A three-and-a-half year journey concludes with the San Antonio Zoo’s release of six rough-footed mud turtles. The zoo’s conservation team and Texas Parks and Wildlife have been working together to rehabilitate the endangered species. The turtles, who were originally discovered dwelling at a family’s ranch outside of Marfa, were successfully released back into their home pond in late October.
Native to Presidio County in the U.S. and Northern Mexico, spotting these turtles is extremely rare. When this group was found by Jennifer Smith, a professor at the University of New Mexico Alamogordo in 2018, the critters were suffering from parasites and skin infections, due to their pond’s poor water quality.

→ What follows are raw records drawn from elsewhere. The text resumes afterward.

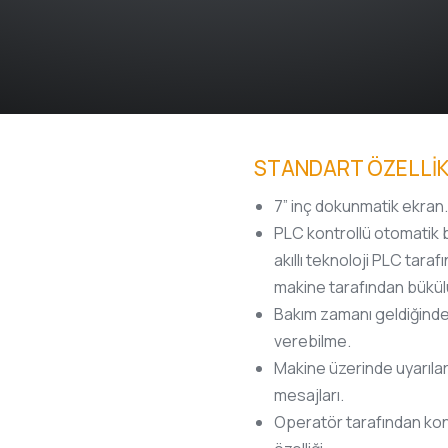
STANDART ÖZELLİ
7” inç dokunmatik ekran.
PLC kontrollü otomatik
akıllı teknoloji PLC tara
makine tarafından bükül
Bakım zamanı geldiğinde
verebilme.
Makine üzerinde uyarıla
mesajları.
Operatör tarafından kon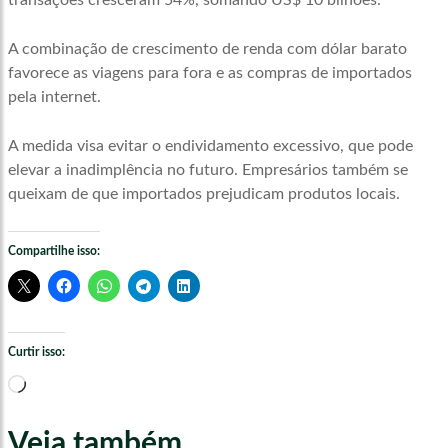
transações cresceram 54%, somando US$ 10 bilhões.
A combinação de crescimento de renda com dólar barato
favorece as viagens para fora e as compras de importados
pela internet.
A medida visa evitar o endividamento excessivo, que pode
elevar a inadimplência no futuro. Empresários também se
queixam de que importados prejudicam produtos locais.
Compartilhe isso:
Curtir isso:
Carregando...
Veja também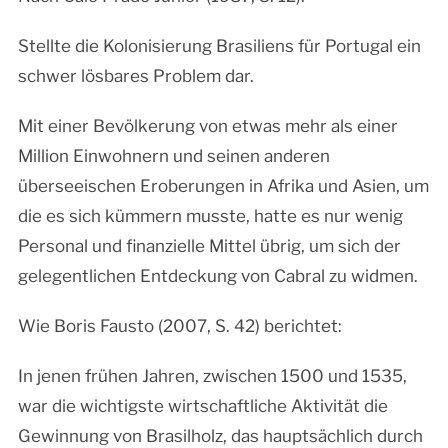
Stellte die Kolonisierung Brasiliens für Portugal ein
schwer lösbares Problem dar.
Mit einer Bevölkerung von etwas mehr als einer
Million Einwohnern und seinen anderen
überseeischen Eroberungen in Afrika und Asien, um
die es sich kümmern musste, hatte es nur wenig
Personal und finanzielle Mittel übrig, um sich der
gelegentlichen Entdeckung von Cabral zu widmen.
Wie Boris Fausto (2007, S. 42) berichtet:
In jenen frühen Jahren, zwischen 1500 und 1535,
war die wichtigste wirtschaftliche Aktivität die
Gewinnung von Brasilholz, das hauptsächlich durch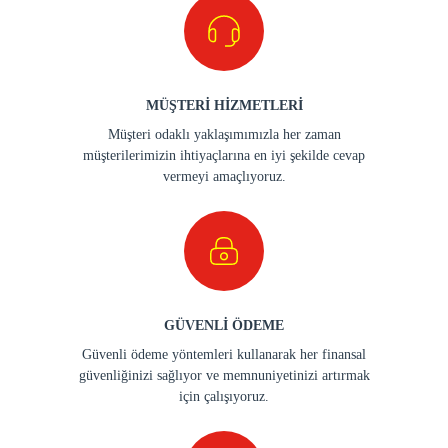
MÜŞTERİ HİZMETLERİ
Müşteri odaklı yaklaşımımızla her zaman
müşterilerimizin ihtiyaçlarına en iyi şekilde cevap
vermeyi amaçlıyoruz.
GÜVENLİ ÖDEME
Güvenli ödeme yöntemleri kullanarak her finansal
güvenliğinizi sağlıyor ve memnuniyetinizi artırmak
için çalışıyoruz.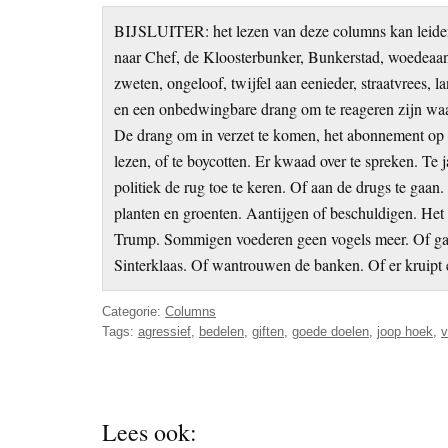
BIJSLUITER: het lezen van deze columns kan leiden
naar Chef, de Kloosterbunker, Bunkerstad, woedeaanv
zweten, ongeloof, twijfel aan eenieder, straatvrees, la
en een onbedwingbare drang om te reageren zijn wa
De drang om in verzet te komen, het abonnement op t
lezen, of te boycotten. Er kwaad over te spreken. Te
politiek de rug toe te keren. Of aan de drugs te ga
planten en groenten. Aantijgen of beschuldigen. He
Trump. Sommigen voederen geen vogels meer. Of gaan
Sinterklaas. Of wantrouwen de banken. Of er kruipt 
Categorie:
Columns
Tags:
agressief
,
bedelen
,
giften
,
goede doelen
,
joop hoek
,
v
Lees ook: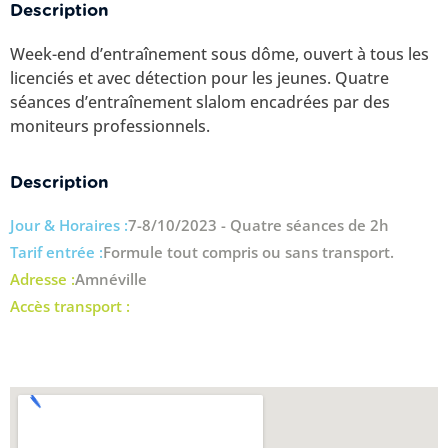
Description
Week-end d’entraînement sous dôme, ouvert à tous les
licenciés et avec détection pour les jeunes. Quatre
séances d’entraînement slalom encadrées par des
moniteurs professionnels.
Description
Jour & Horaires :
7-8/10/2023 - Quatre séances de 2h
Tarif entrée :
Formule tout compris ou sans transport.
Adresse :
Amnéville
Accès transport :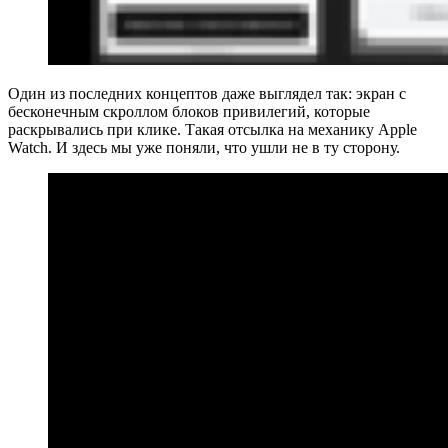
Один из последних концептов даже выглядел так: экран с
бесконечным скроллом блоков привилегий, которые
раскрывались при клике. Такая отсылка на механику Apple
Watch. И здесь мы уже поняли, что ушли не в ту сторону.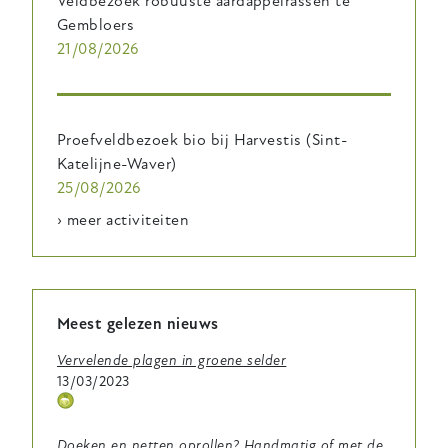
Veldbezoek robuuste aardappelrassen te
Gembloers
21/08/2026
Proefveldbezoek bio bij Harvestis (Sint-
Katelijne-Waver)
25/08/2026
› meer activiteiten
Meest gelezen nieuws
Vervelende plagen in groene selder
13/03/2023
Thema
icoontje
Doeken en netten oprollen? Handmatig of met de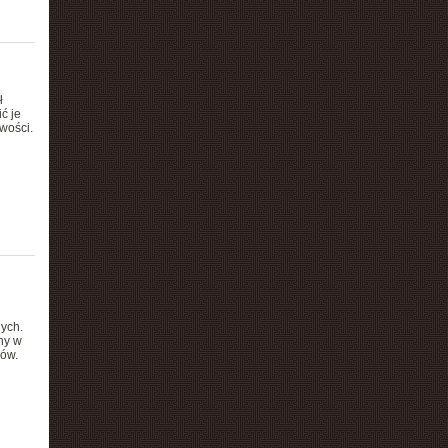
ł
ć je
wości.
ych.
ny w
ców.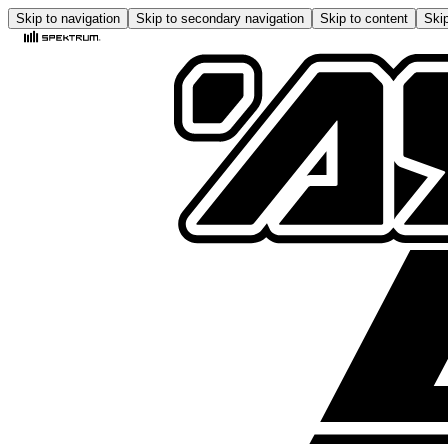
Skip to navigation
Skip to secondary navigation
Skip to content
Skip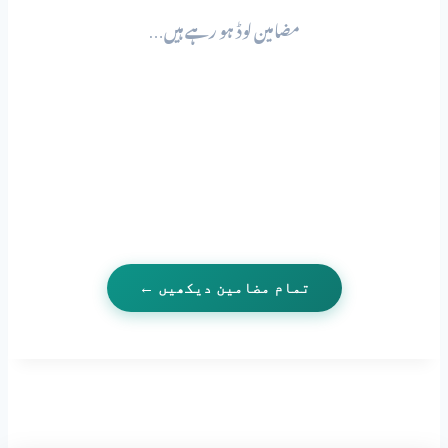
مضامین لوڈ ہو رہے ہیں…
تمام مضامین دیکھیں ←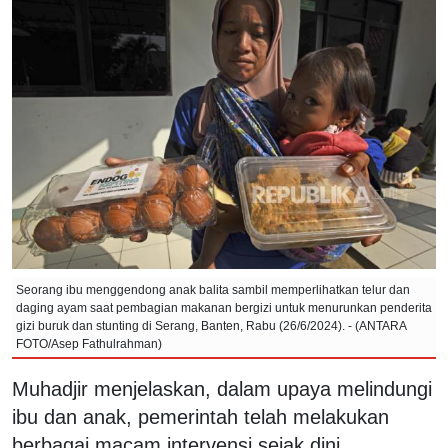
Seorang ibu menggendong anak balita sambil memperlihatkan telur dan
daging ayam saat pembagian makanan bergizi untuk menurunkan penderita
gizi buruk dan stunting di Serang, Banten, Rabu (26/6/2024). - (ANTARA
FOTO/Asep Fathulrahman)
Muhadjir menjelaskan, dalam upaya melindungi
ibu dan anak, pemerintah telah melakukan
berbagai macam intervensi sejak dini.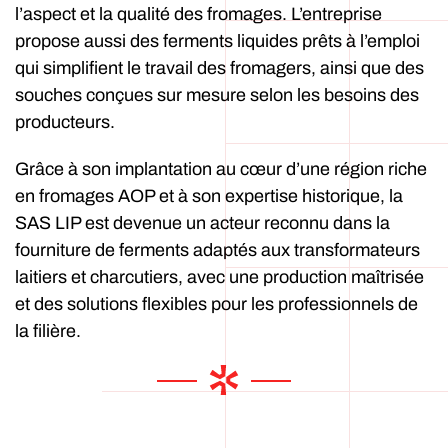
l’aspect et la qualité des fromages. L’entreprise
propose aussi des ferments liquides prêts à l’emploi
qui simplifient le travail des fromagers, ainsi que des
souches conçues sur mesure selon les besoins des
producteurs.
Grâce à son implantation au cœur d’une région riche
en fromages AOP et à son expertise historique, la
SAS LIP est devenue un acteur reconnu dans la
fourniture de ferments adaptés aux transformateurs
laitiers et charcutiers, avec une production maîtrisée
et des solutions flexibles pour les professionnels de
la filière.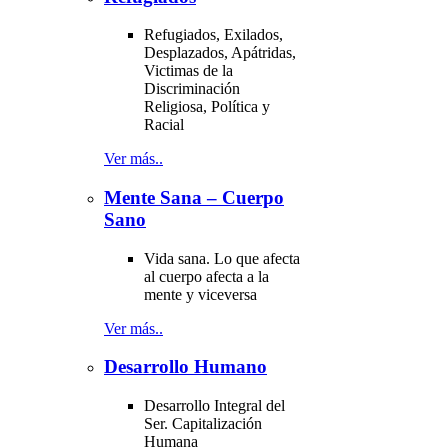
Refugiados, Exilados,
Desplazados, Apátridas,
Victimas de la
Discriminación
Religiosa, Política y
Racial
Ver más..
Mente Sana – Cuerpo
Sano
Vida sana. Lo que afecta
al cuerpo afecta a la
mente y viceversa
Ver más..
Desarrollo Humano
Desarrollo Integral del
Ser. Capitalización
Humana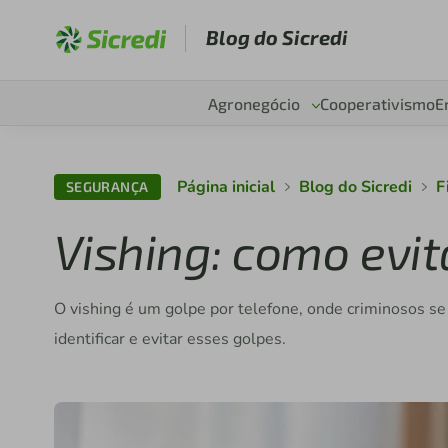
Blog do Sicredi
Agronegócio
Cooperativismo
E
Página inicial
Blog do Sicredi
F
SEGURANÇA
Vishing: como evit
O vishing é um golpe por telefone, onde criminosos s
identificar e evitar esses golpes.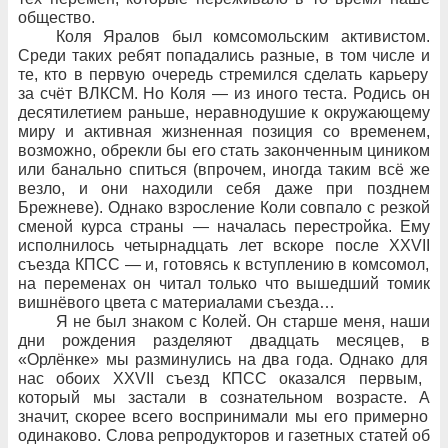
общество.
Коля Яралов был комсомольским активистом.
Среди таких ребят попадались разные, в
том числе и
те,
кто
в
первую очередь стремился сделать карьеру
за
счёт ВЛКСМ. Но
Коля
— из
иного теста. Родись он
десятилетием раньше, неравнодушие к
окружающему
миру и
активная жизненная позиция со
временем,
возможно, обрекли
бы его стать законченным циником
или
банально спиться (впрочем, иногда таким всё
же
везло, и
они находили себя даже при
позднем
Брежневе). Однако взросление Коли совпало с
резкой
сменой курса страны
— началась перестройка. Ему
исполнилось четырнадцать лет вскоре после XXVII
съезда КПСС
— и, готовясь к
вступлению в
комсомол,
на
переменах он читал только что вышедший томик
вишнёвого цвета с
материалами съезда…
Я не
был
знаком с
Колей. Он старше меня, наши
дни рождения разделяют двадцать месяцев, в
«Орлёнке» мы разминулись на
два
года. Однако для
нас обоих XXVII
съезд КПСС оказался первым,
который мы застали в
сознательном возрасте. А
значит, скорее всего воспринимали мы его примерно
одинаково. Слова репродукторов и
газетных статей об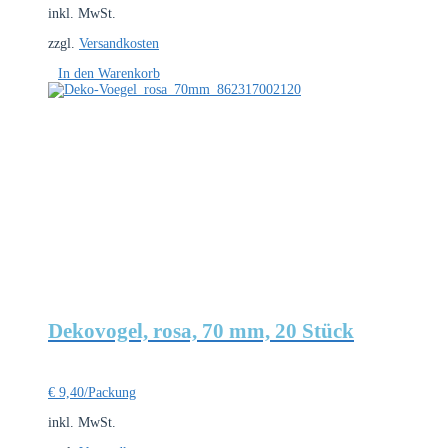
inkl. MwSt.
zzgl.
Versandkosten
In den Warenkorb
Dekovogel, rosa, 70 mm, 20 Stück
€
9,40
/Packung
inkl. MwSt.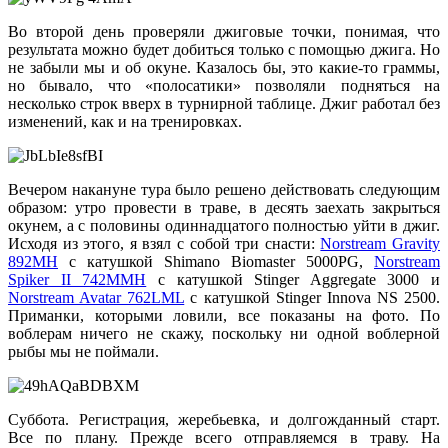
Во второй день проверяли джиговые точки, понимая, что
результата можно будет добиться только с помощью джига. Но
не забыли мы и об окуне. Казалось бы, это какие-то граммы,
но бывало, что «полосатики» позволяли подняться на
несколько строк вверх в турнирной таблице. Джиг работал без
изменений, как и на тренировках.
Вечером накануне тура было решено действовать следующим
образом: утро провести в траве, в десять заехать закрыться
окунем, а с половины одиннадцатого полностью уйти в джиг.
Исходя из этого, я взял с собой три снасти:
Norstream Gravity
892MH
с катушкой Shimano Biomaster 5000PG,
Norstream
Spiker II 742MMH
с катушкой Stinger Aggregate 3000 и
Norstream Avatar 762LML
c катушкой Stinger Innova NS 2500.
Приманки, которыми ловили, все показаны на фото. По
воблерам ничего не скажу, поскольку ни одной воблерной
рыбы мы не поймали.
Суббота. Регистрация, жеребьевка, и долгожданный старт.
Все по плану. Прежде всего отправляемся в траву. На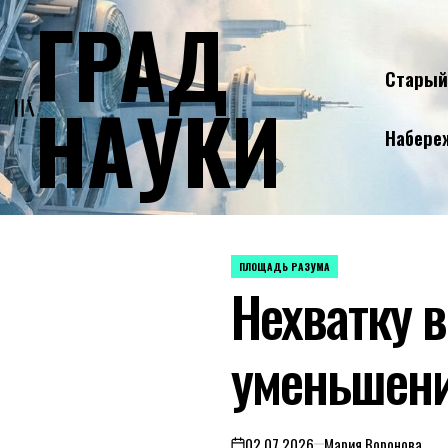
ГРАД
Skip
to
content
Старый
НАУКИ
Набере
ПЛОЩАДЬ РАЗУМА
POSTED
Нехватку в
IN
уменьшени
02.07.2026
Мария Воронова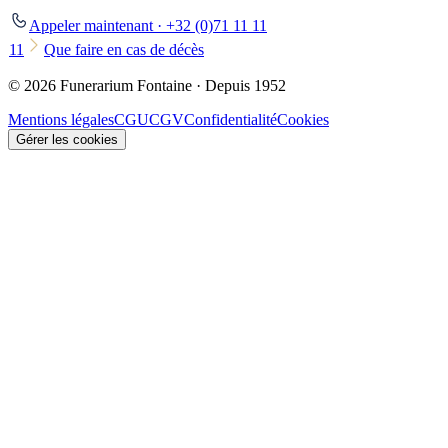
Appeler maintenant · +32 (0)71 11 11
11
Que faire en cas de décès
© 2026 Funerarium Fontaine · Depuis 1952
Mentions légales
CGU
CGV
Confidentialité
Cookies
Gérer les cookies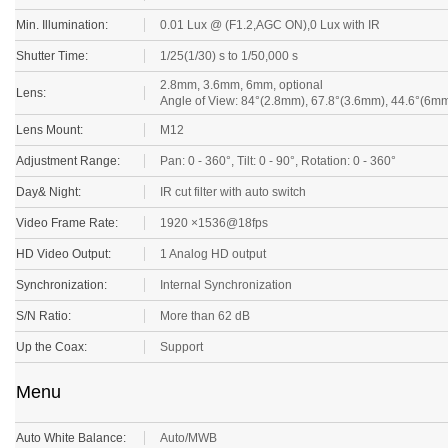
Min. Illumination:
0.01 Lux @ (F1.2,AGC ON),0 Lux with IR
Shutter Time:
1/25(1/30) s to 1/50,000 s
2.8mm, 3.6mm, 6mm, optional
Lens:
Angle of View: 84°(2.8mm), 67.8°(3.6mm), 44.6°(6m
Lens Mount:
M12
Adjustment Range:
Pan: 0 - 360°, Tilt: 0 - 90°, Rotation: 0 - 360°
Day& Night:
IR cut filter with auto switch
Video Frame Rate:
1920 ×1536@18fps
HD Video Output:
1 Analog HD output
Synchronization:
Internal Synchronization
S/N Ratio:
More than 62 dB
Up the Coax:
Support
Menu
Auto White Balance:
Auto/MWB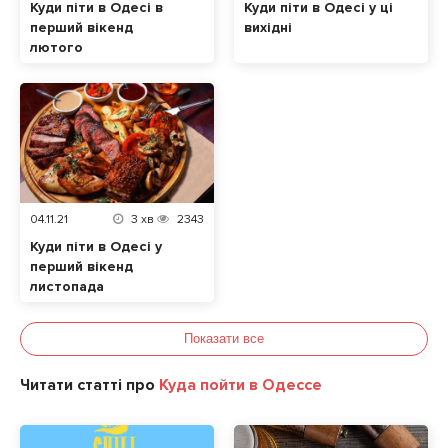
Куди піти в Одесі в
Куди піти в Одесі у ці
перший вікенд
вихідні
лютого
04.11.21
3
хв
2343
Куди піти в Одесі у
перший вікенд
листопада
Показати все
Читати статті про
Куда пойти в Одессе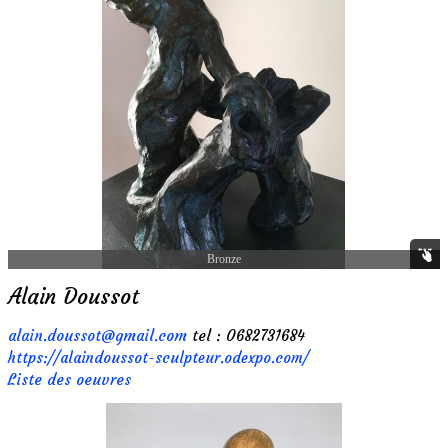
Bronze
Alain Doussot
alain.doussot@gmail.com
tel : 0682731684
https://alaindoussot-sculpteur.odexpo.com/
Liste des oeuvres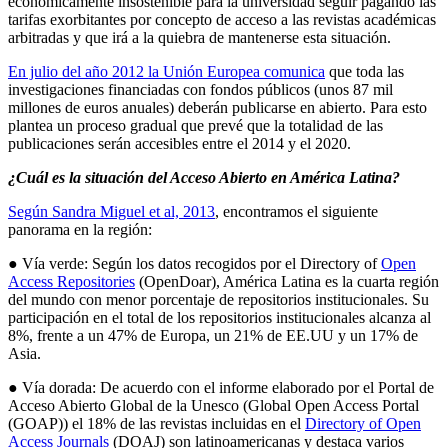
económicamente insostenible para la universidad seguir pagando las
tarifas exorbitantes por concepto de acceso a las revistas académicas
arbitradas y que irá a la quiebra de mantenerse esta situación.
En julio del año 2012 la Unión Europea comunica
que toda las
investigaciones financiadas con fondos públicos (unos 87 mil
millones de euros anuales) deberán publicarse en abierto. Para esto
plantea un proceso gradual que prevé que la totalidad de las
publicaciones serán accesibles entre el 2014 y el 2020.
¿Cuál es la situación del Acceso Abierto en América Latina?
Según Sandra Miguel et al, 2013
, encontramos el siguiente
panorama en la región:
● Vía verde: Según los datos recogidos por el Directory of
Open
Access Repositories
(OpenDoar), América Latina es la cuarta región
del mundo con menor porcentaje de repositorios institucionales. Su
participación en el total de los repositorios institucionales alcanza al
8%, frente a un 47% de Europa, un 21% de EE.UU y un 17% de
Asia.
● Vía dorada: De acuerdo con el informe elaborado por el Portal de
Acceso Abierto Global de la Unesco (Global Open Access Portal
(GOAP)) el 18% de las revistas incluidas en el
Directory of Open
Access Journals
(DOAJ) son latinoamericanas y destaca varios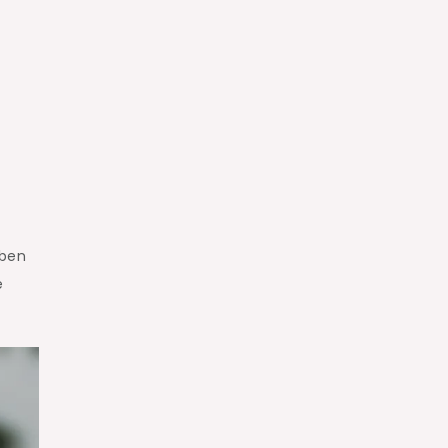
eben
e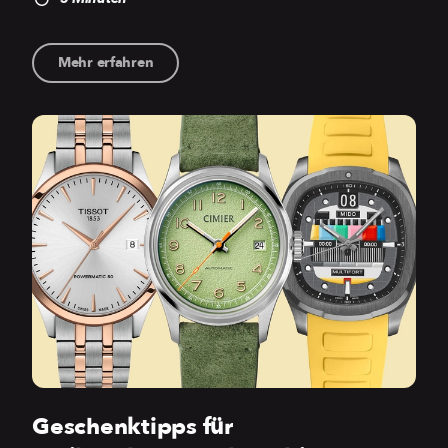
Mehr erfahren
Geschenktipps für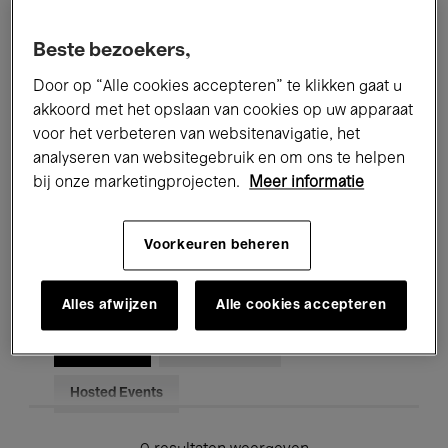
Alle evenementen
Concerten
Beste bezoekers,
Tentoonstellingen
Films
Door op “Alle cookies accepteren” te klikken gaat u
akkoord met het opslaan van cookies op uw apparaat
Performances
Lezingen & Debatten
voor het verbeteren van websitenavigatie, het
analyseren van websitegebruik en om ons te helpen
Jazz
Klassieke Muziek
Global Music
bij onze marketingprojecten.
Meer informatie
Elektronische Muziek
Voorkeuren beheren
Voor iedereen
Kids’ Palace
Alles afwijzen
Alle cookies accepteren
Onderwijs
Rondleidingen
Hosted Events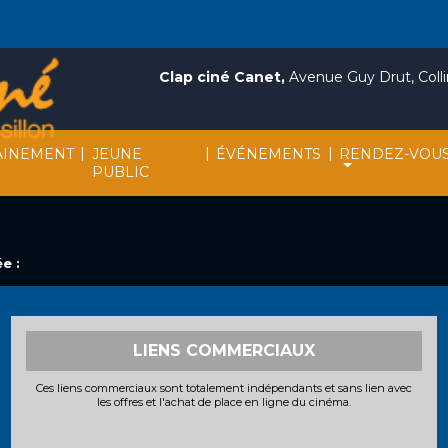
Clap ciné Canet,
Avenue Guy Drut, Collin
|
|
|
INEMENT
JEUNE
ÉVÉNEMENTS
RENDEZ-VOU
PUBLIC
e :
LIENS COMMERCIAUX
Ces liens commerciaux sont totalement indépendants et sans lien avec
les offres et l'achat de place en ligne du cinéma.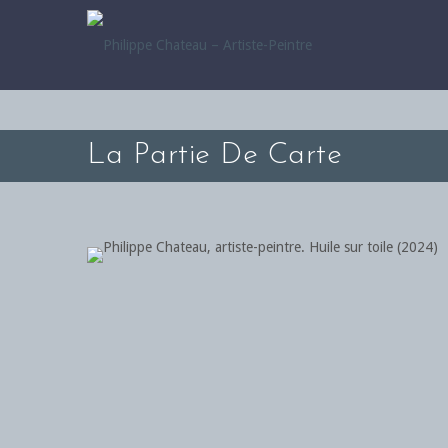
La Partie De Carte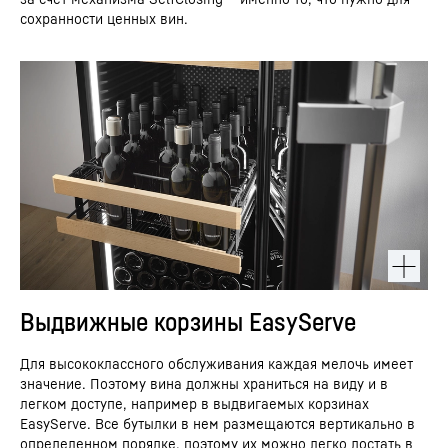
сохранности ценных вин.
Выдвижные корзины EasyServe
Для высококлассного обслуживания каждая мелочь имеет
значение. Поэтому вина должны храниться на виду и в
легком доступе, например в выдвигаемых корзинах
EasyServe. Все бутылки в нем размещаются вертикально в
определенном порядке, поэтому их можно легко достать в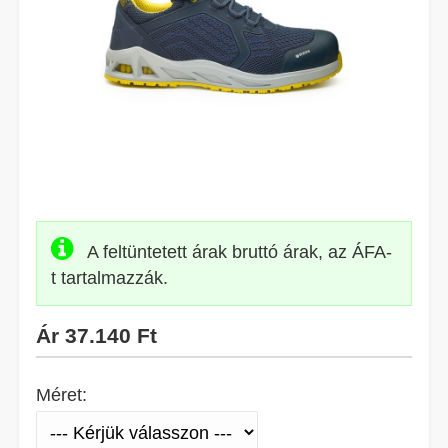
A feltüntetett árak bruttó árak, az ÁFA-
t tartalmazzák.
Ár
37.140 Ft
Méret:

Overall, the species is threatened due to increasingly less water available along their native habitat and other changes.
“This project is a perfect example of successful and impactful collaborative conservation. It demonstrates how private landowners, academic researchers, government agencies, and zoos all working together, can secure a future for even the most obscure and imperiled wildlife species,” says Andy Gluesenkamp, Ph.D. Director for the zoo’s Center for Conservation & Research.
The Fuentez family, who discovered the turtles at the ranch, was crucial in the rehabilitation process. The pond where the turtles were originally discovered has also been restored and improved to officially welcome them back home.
“We are proud to be stewards of the land, to respect and conserve what has been here for hundreds of years before us and will continue to be well beyond our lifetime,” the Fuentez family shares. “We hope this lesson and legacy to give back to nature is something that our children and our grandchildren will adopt and continue at Los Alamos Ranch. We’ll always do our part to maintain these turtles and all other species of the Big Bend.”
Before being released back at Los Alamos Ranch, the turtles were evaluated to ensure they were in peak health. They were weighed, measured, and micro-chipped by the San Antonio Zoo’s veterinary team.
“I am very proud of our conservation team, and as a Texan, I am especially proud we were able to help save this group right here in our own state,” says Tim Morrow, President & CEO of San Antonio Zoo. “For San Antonio Zoo, this is a special call to action for us to step in and assist before these species become endangered.”